### [YOUR ASSIGNMENT]
Output only the lines below that start at the line containing "Разходи от личен характер." and end at the line containing "Канди: хотел Thilanka Hotel**** или подобен;", with both ends kept.

### [Collected data entries]
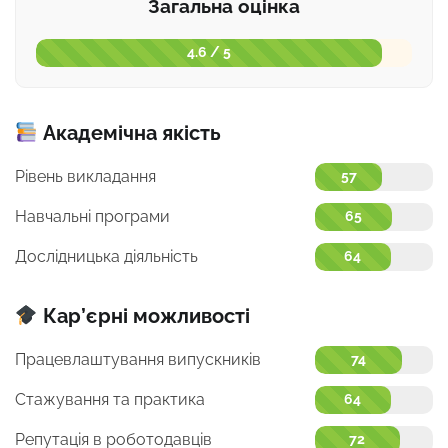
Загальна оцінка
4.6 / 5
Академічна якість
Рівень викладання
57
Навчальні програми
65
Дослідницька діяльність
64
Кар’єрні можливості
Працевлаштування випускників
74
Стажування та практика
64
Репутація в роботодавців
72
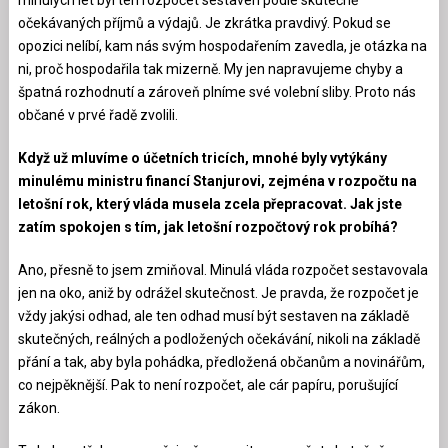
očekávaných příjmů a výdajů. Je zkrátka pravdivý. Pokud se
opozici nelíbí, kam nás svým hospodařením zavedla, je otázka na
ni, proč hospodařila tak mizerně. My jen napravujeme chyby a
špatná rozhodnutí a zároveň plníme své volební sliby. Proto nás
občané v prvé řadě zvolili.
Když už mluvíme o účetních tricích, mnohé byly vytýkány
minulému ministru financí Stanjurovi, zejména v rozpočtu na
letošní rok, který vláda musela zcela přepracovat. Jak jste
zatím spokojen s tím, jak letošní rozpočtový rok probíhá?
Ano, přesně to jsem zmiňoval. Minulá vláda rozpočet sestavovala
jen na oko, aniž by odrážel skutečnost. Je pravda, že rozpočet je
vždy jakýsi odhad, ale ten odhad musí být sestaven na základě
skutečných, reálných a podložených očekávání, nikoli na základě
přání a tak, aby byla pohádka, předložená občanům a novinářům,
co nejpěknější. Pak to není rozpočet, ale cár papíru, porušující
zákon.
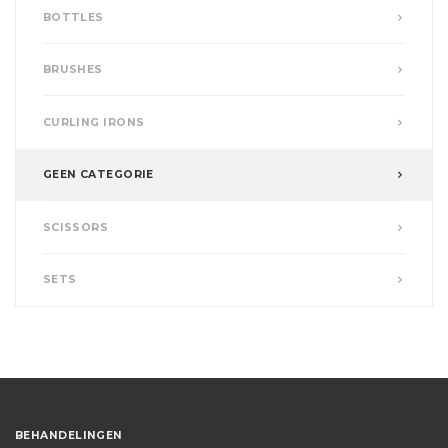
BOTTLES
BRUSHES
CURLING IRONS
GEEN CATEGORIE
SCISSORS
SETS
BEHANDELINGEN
---
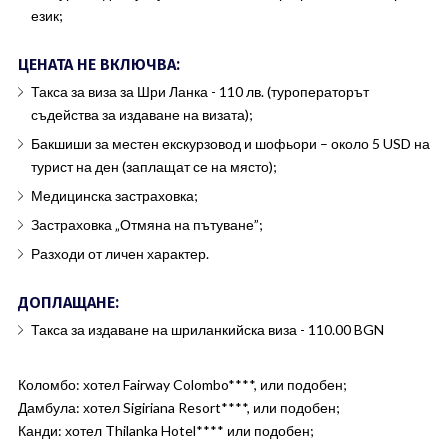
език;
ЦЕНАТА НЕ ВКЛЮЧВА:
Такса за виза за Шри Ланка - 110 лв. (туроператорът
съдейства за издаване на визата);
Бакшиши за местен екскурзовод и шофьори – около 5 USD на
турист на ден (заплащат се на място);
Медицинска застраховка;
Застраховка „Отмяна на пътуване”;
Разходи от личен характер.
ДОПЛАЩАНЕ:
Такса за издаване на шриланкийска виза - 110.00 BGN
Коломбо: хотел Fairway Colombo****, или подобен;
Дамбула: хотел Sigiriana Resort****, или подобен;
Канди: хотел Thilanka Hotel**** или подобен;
--
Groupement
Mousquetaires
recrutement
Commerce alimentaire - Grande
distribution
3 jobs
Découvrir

### [WRITTEN RESPONSE]
Разходи от личен характер.
ДОПЛАЩАНЕ:
Такса за издаване на шриланкийска виза - 110.00 BGN
Коломбо: хотел Fairway Colombo****, или подобен;
Дамбула: хотел Sigiriana Resort****, или подобен;
Канди: хотел Thilanka Hotel**** или подобен;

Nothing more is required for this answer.